Using the material below, print a verbatim copy of every line from the one containing "Гульмурадова Нилуфар" through the one containing "Динамо Москва", inclusive, and omit the pictures.

EXCERPTED RECORDS:
=== Section Start ===

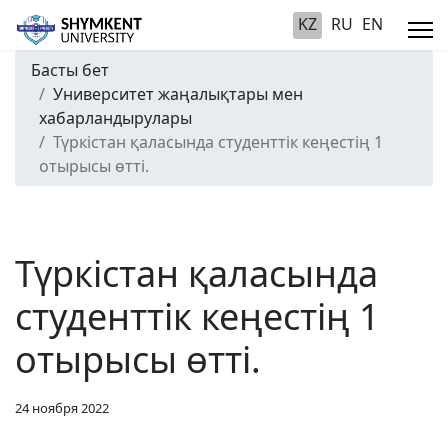
KZ
RU
EN
Басты бет
Университет жаңалықтары мен
хабарландырулары
Түркістан қаласында студенттік кеңестің 1
отырысы өтті.
Түркістан қаласында
студенттік кеңестің 1
отырысы өтті.
24 ноября 2022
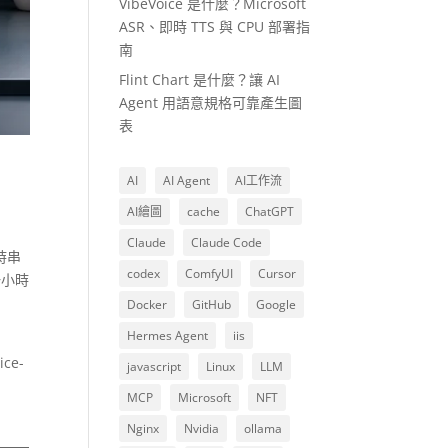
VibeVoice 是什麼？Microsoft
ASR、即時 TTS 與 CPU 部署指
南
Flint Chart 是什麼？讓 AI
Agent 用語意規格可靠產生圖
表
AI
AI Agent
AI工作流
AI繪圖
cache
ChatGPT
Claude
Claude Code
時串
codex
ComfyUI
Cursor
一小時
Docker
GitHub
Google
Hermes Agent
iis
-
ce-
javascript
Linux
LLM
MCP
Microsoft
NFT
Nginx
Nvidia
ollama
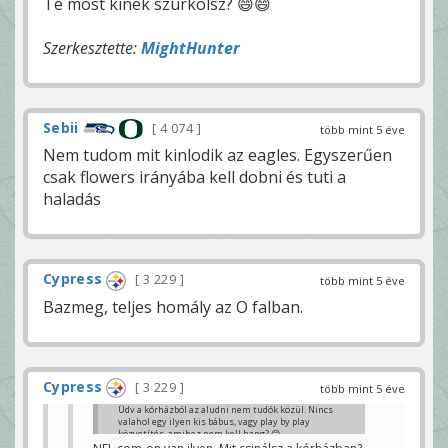
Te most kinek szurkolsz? 😄😄
Szerkesztette:
MightHunter
Sebii
4 074
több mint 5 éve
Nem tudom mit kinlodik az eagles. Egyszerűen
csak flowers irányába kell dobni és tuti a
haladás
Cypress
3 229
több mint 5 éve
Bazmeg, teljes homály az O falban.
Cypress
3 229
több mint 5 éve
Üdv a kórházból az aludni nem tudók közül. Nincs
valahol egy ilyen kis bábus, vagy play by play
közvetítés, amihez nem kell hang? 😊
kristóf17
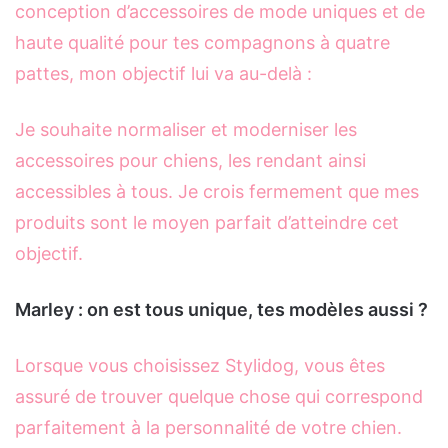
conception d’accessoires de mode uniques et de
haute qualité pour tes compagnons à quatre
pattes, mon objectif lui va au-delà :
Je souhaite normaliser et moderniser les
accessoires pour chiens, les rendant ainsi
accessibles à tous. Je crois fermement que mes
produits sont le moyen parfait d’atteindre cet
objectif.
Marley : on est tous unique, tes modèles aussi ?
Lorsque vous choisissez Stylidog, vous êtes
assuré de trouver quelque chose qui correspond
parfaitement à la personnalité de votre chien.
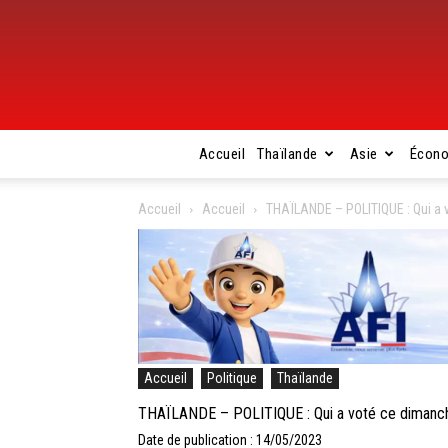
Accueil
Thaïlande
Asie
Écon
Accueil
Accueil
THAÏLANDE – POLITIQUE : Qui a v
Accueil
Politique
Thaïlande
THAÏLANDE – POLITIQUE : Qui a voté ce dimanche 
Date de publication : 14/05/2023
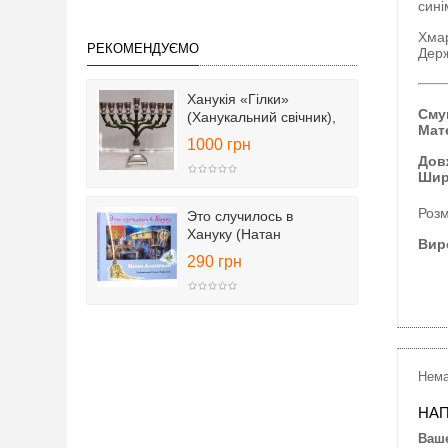
сині
Хмар
РЕКОМЕНДУЄМО
Держ
Ханукія «Гілки»
Сму
(Ханукальний свічник),
Мат
25 см
1000 грн
Дов
Шир
Розм
Это случилось в
Хануку (Натан
Виро
Альтерман)
290 грн
Нема
НАП
Ваше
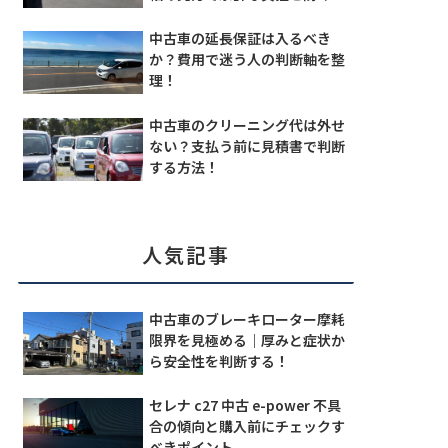
中古車の延長保証は入るべき
か？費用で迷う人の判断軸を整
理！
中古車のクリーニング代は外せ
ない？支払う前に見積書で判断
する方法！
人気記事
中古車のブレーキローター摩耗
限界を見極める｜厚みと症状か
ら安全性を判断する！
セレナ c27 中古 e-power 不具
合の傾向と購入前にチェックす
べきポイント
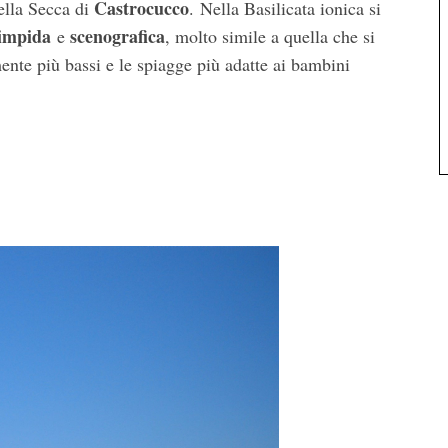
Castrocucco
ella Secca di
. Nella Basilicata ionica si
limpida
scenografica
e
, molto simile a quella che si
ente più bassi e le spiagge più adatte ai bambini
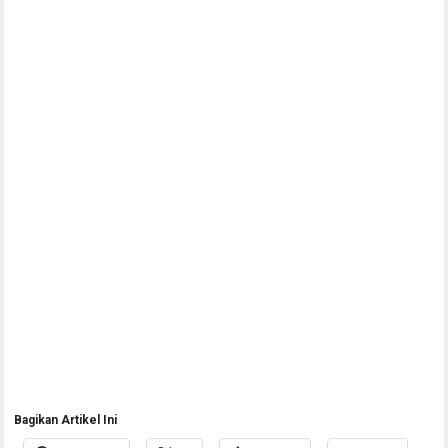
Bagikan Artikel Ini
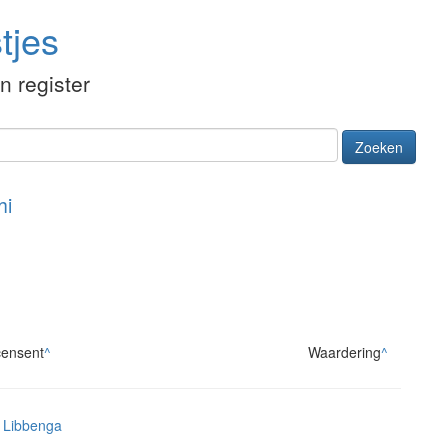
tjes
én register
Zoeken
hi
ensent
^
Waardering
^
 Libbenga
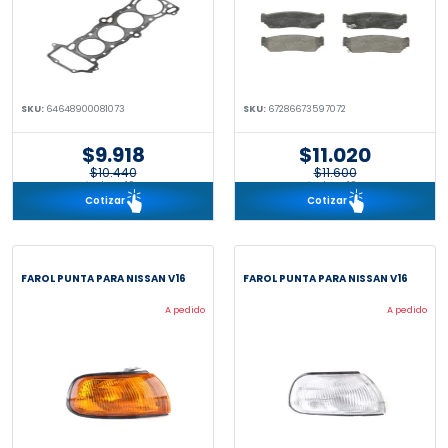
SKU:
64648900081073
SKU:
67286673597072
$9.918
$11.020
$10.440
$11.600
incl. IVA 19%
incl. IVA 19%
Cotizar
Cotizar
FAROL PUNTA PARA NISSAN V16
FAROL PUNTA PARA NISSAN V16
A pedido
A pedido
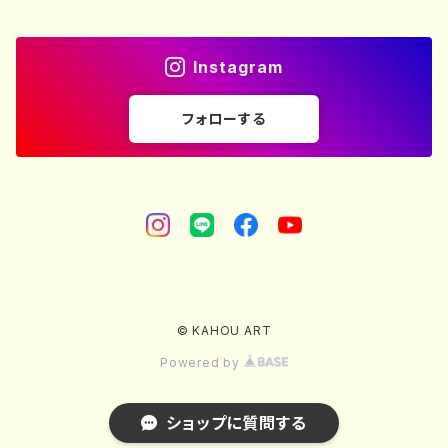
Instagram
フォローする
© KAHOU ART
Powered by
ショップに質問する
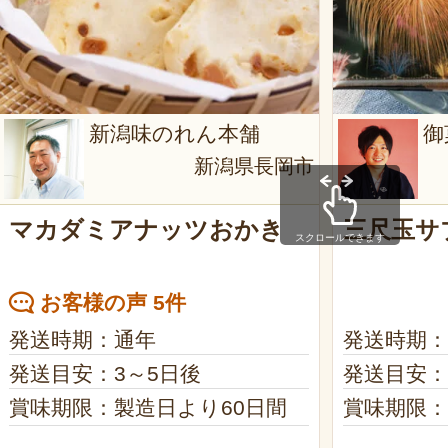
新潟味のれん本舗
御
新潟県長岡市
マカダミアナッツおかき
三尺玉サ
スクロールできます
お客様の声 5件
発送時期：通年
発送時期：
発送目安：3～5日後
発送目安：
賞味期限：製造日より60日間
賞味期限：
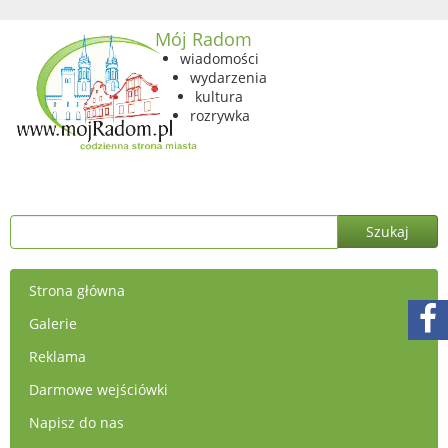
Mój Radom
wiadomości
wydarzenia
kultura
rozrywka
Strona główna
Galerie
Reklama
Darmowe wejściówki
Napisz do nas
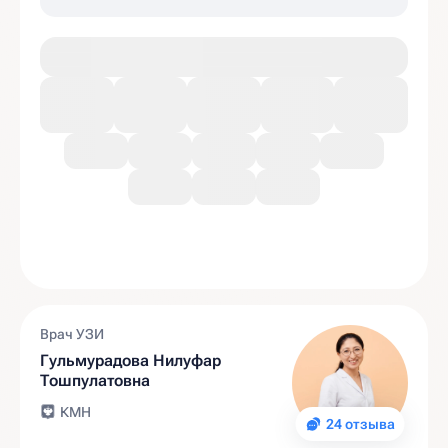
Врач УЗИ
Гульмурадова Нилуфар
Тошпулатовна
КМН
24 отзыва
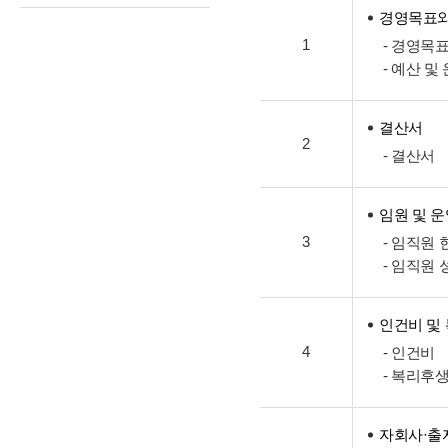
경영목표와
1
- 경영목
- 예산 및
결산서
2
- 결산서
임원 및 
3
- 임직원 
- 임직원 
인건비 및
4
- 인건비
- 복리후
자회사·출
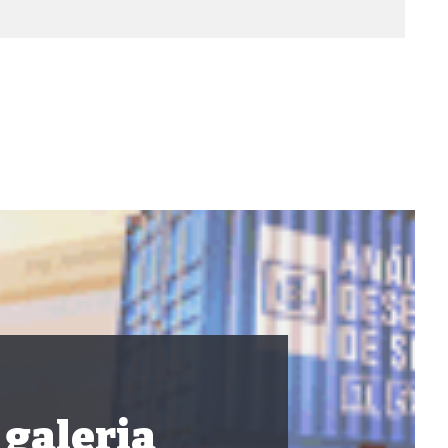
 galeria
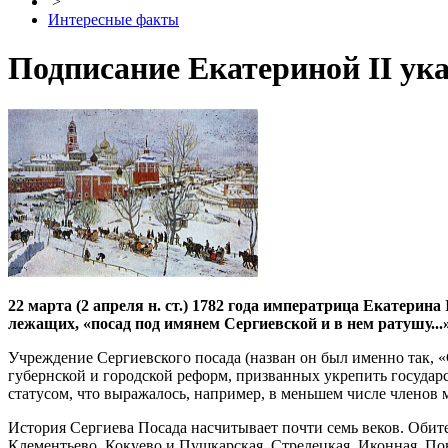
>
Интересные факты
Подписание Екатериной II ука
22 марта (2 апреля н. ст.) 1782 года императрица Екатерина
лежащих, «посад под имянем Сергиевской и в нем ратушу...»
Учреждение Сергиевского посада (назван он был именно так, «
губернской и городской реформ, призванных укрепить государ
статусом, что выражалось, например, в меньшем числе членов 
История Сергиева Посада насчитывает почти семь веков. Обите
Клементьево, Кокуево и Пушкарская, Стрелецкая, Иконная, По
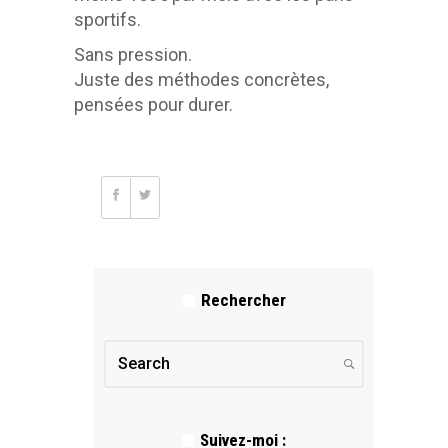
sportifs.
Sans pression.
Juste des méthodes concrètes,
pensées pour durer.
Rechercher
Suivez-moi :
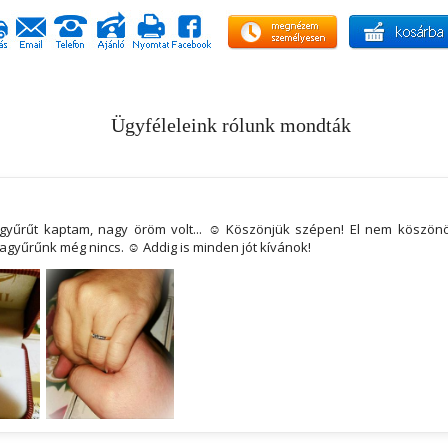
Ügyféleleink rólunk mondták
yűrűt kaptam, nagy öröm volt... ☺ Köszönjük szépen! El nem köszön
agyűrűnk még nincs. ☺ Addig is minden jót kívánok!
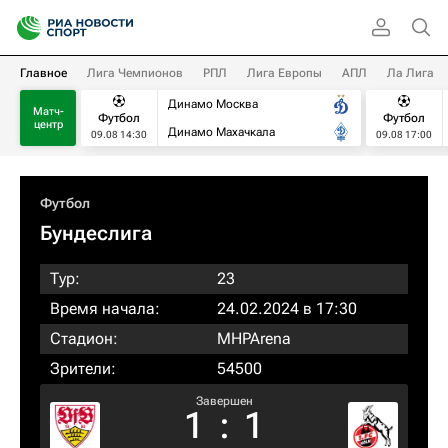
Главное
Лига Чемпионов
РПЛ
Лига Европы
АПЛ
Ла Лига
Динамо Москва
Матч-
Футбол
Футбол
центр
Динамо Махачкала
09.08 14:30
09.08 17:00
Футбол
Бундеслига
Тур:
23
Время начала:
24.02.2024 в 17:30
Стадион:
MHPArena
Зрители:
54500
Завершен
1
:
1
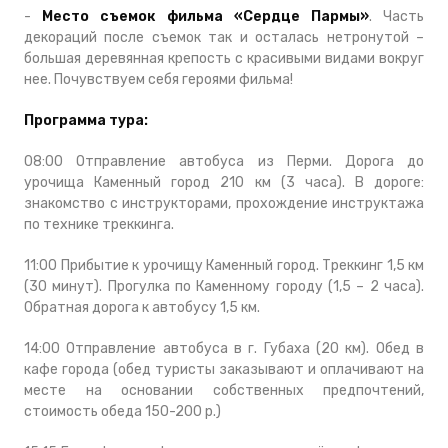
-
Место съемок фильма «Сердце Пармы»
. Часть
декораций после съемок так и осталась нетронутой –
большая деревянная крепость с красивыми видами вокруг
нее. Почувствуем себя героями фильма!
Программа тура:
08:00 Отправление автобуса из Перми. Дорога до
урочища Каменный город 210 км (3 часа). В дороге:
знакомство с инструкторами, прохождение инструктажа
по технике треккинга.
11:00 Прибытие к урочищу Каменный город. Треккинг 1,5 км
(30 минут). Прогулка по Каменному городу (1,5 – 2 часа).
Обратная дорога к автобусу 1,5 км.
14:00 Отправление автобуса в г. Губаха (20 км). Обед в
кафе города (обед туристы заказывают и оплачивают на
месте на основании собственных предпочтений,
стоимость обеда 150-200 р.)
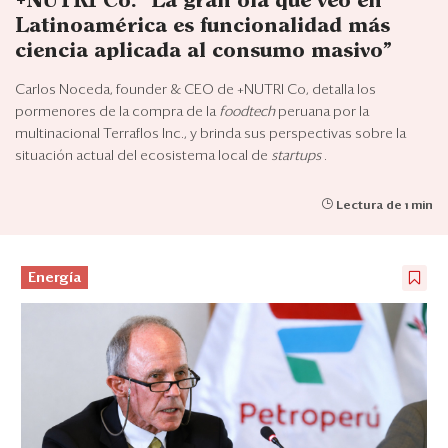
+NUTRI Co: “La gran ola que veo en
Eventos
Latinoamérica es funcionalidad más
Blogs
ciencia aplicada al consumo masivo”
Carlos Noceda, founder & CEO de +NUTRI Co, detalla los
Ranking CEO
pormenores de la compra de la
foodtech
peruana por la
multinacional Terraflos Inc., y brinda sus perspectivas sobre la
Edición Impresa
situación actual del ecosistema local de
startups
.
Lectura de 1 min
Energía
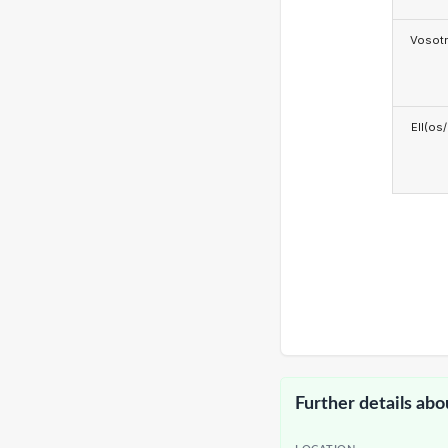
Vosotr
Ell(os
Further details abo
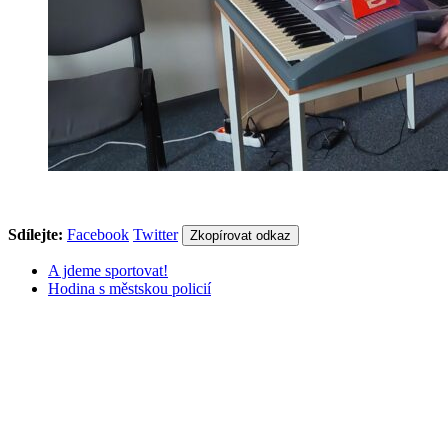
Sdílejte:
Facebook
Twitter
Zkopírovat odkaz
A jdeme sportovat!
Hodina s městskou policií
558 332 167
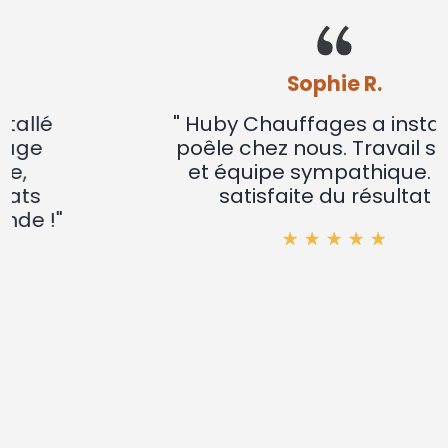
Sophie R.
" Huby Chauffages a installé un
poêle chez nous. Travail soigné
et équipe sympathique. Très
satisfaite du résultat !"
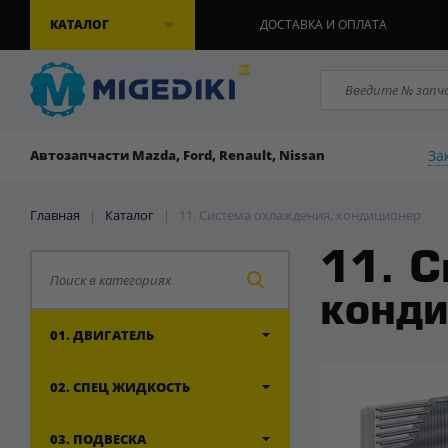
КАТАЛОГ
ДОСТАВКА И ОПЛАТА
За
Автозапчасти Mazda, Ford, Renault, Nissan
Главная
|
Каталог
|
11. Система охлаждения, кондиционер
11. С
конд
01. ДВИГАТЕЛЬ
02. СПЕЦ ЖИДКОСТЬ
03. ПОДВЕСКА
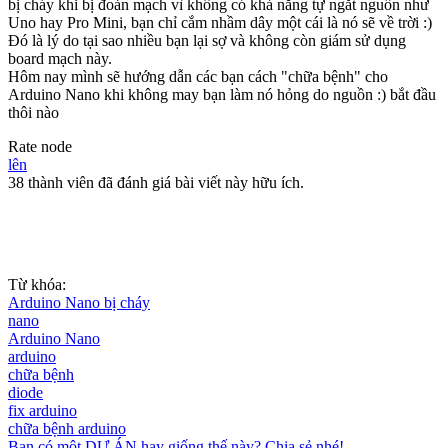
bị cháy khi bị đoản mạch vì không có khả năng tự ngắt nguồn như
Uno hay Pro Mini, bạn chỉ cắm nhầm dây một cái là nó sẽ về trời :)
Đó là lý do tại sao nhiều bạn lại sợ và không còn giám sử dụng
board mạch này.
Hôm nay mình sẽ hướng dẫn các bạn cách "chữa bệnh" cho
Arduino Nano khi không may bạn làm nó hỏng do nguồn :) bắt đầu
thôi nào
Rate node
lên
38 thành viên đã đánh giá bài viết này hữu ích.
Từ khóa:
Arduino Nano bị cháy
nano
Arduino Nano
arduino
chữa bệnh
diode
fix arduino
chữa bệnh arduino
Bạn có một DỰ ÁN hay giống thế này? Chia sẻ nhé!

=== Section End ===

YOUR SOLUTION:
Гульмурадова Нилуфар
Тошпулатовна
КМН
24 отзыва
경영목표와
1
- 경영목
- 예산 및
결산서
2
- 결산서
임원 및 
3
- 임직원 
- 임직원 
인건비 및
4
- 인건비
- 복리후
자회사·출
 galeria
>
Интересные факты
Подписание Екатериной II ука
22 марта (2 апреля н. ст.) 1782 года императрица Екатерина
лежащих, «посад под имянем Сергиевской и в нем ратушу...»
Учреждение Сергиевского посада (назван он был именно так, «
губернской и городской реформ, призванных укрепить государ
статусом, что выражалось, например, в меньшем числе членов 
История Сергиева Посада насчитывает почти семь веков. Обите
Клементьево, Кокуево и Пушкарская, Стрелецкая, Иконная, По
sportifs.
Sans pression.
Juste des méthodes concrètes,
pensées pour durer.
Rechercher
Suivez-moi :
Ügyféleleink rólunk mondták
yűrűt kaptam, nagy öröm volt... ☺ Köszönjük szépen! El nem köszön
agyűrűnk még nincs. ☺ Addig is minden jót kívánok!
Главное
Лига Чемпионов
РПЛ
Лига Европы
АПЛ
Ла Лига
Динамо Москва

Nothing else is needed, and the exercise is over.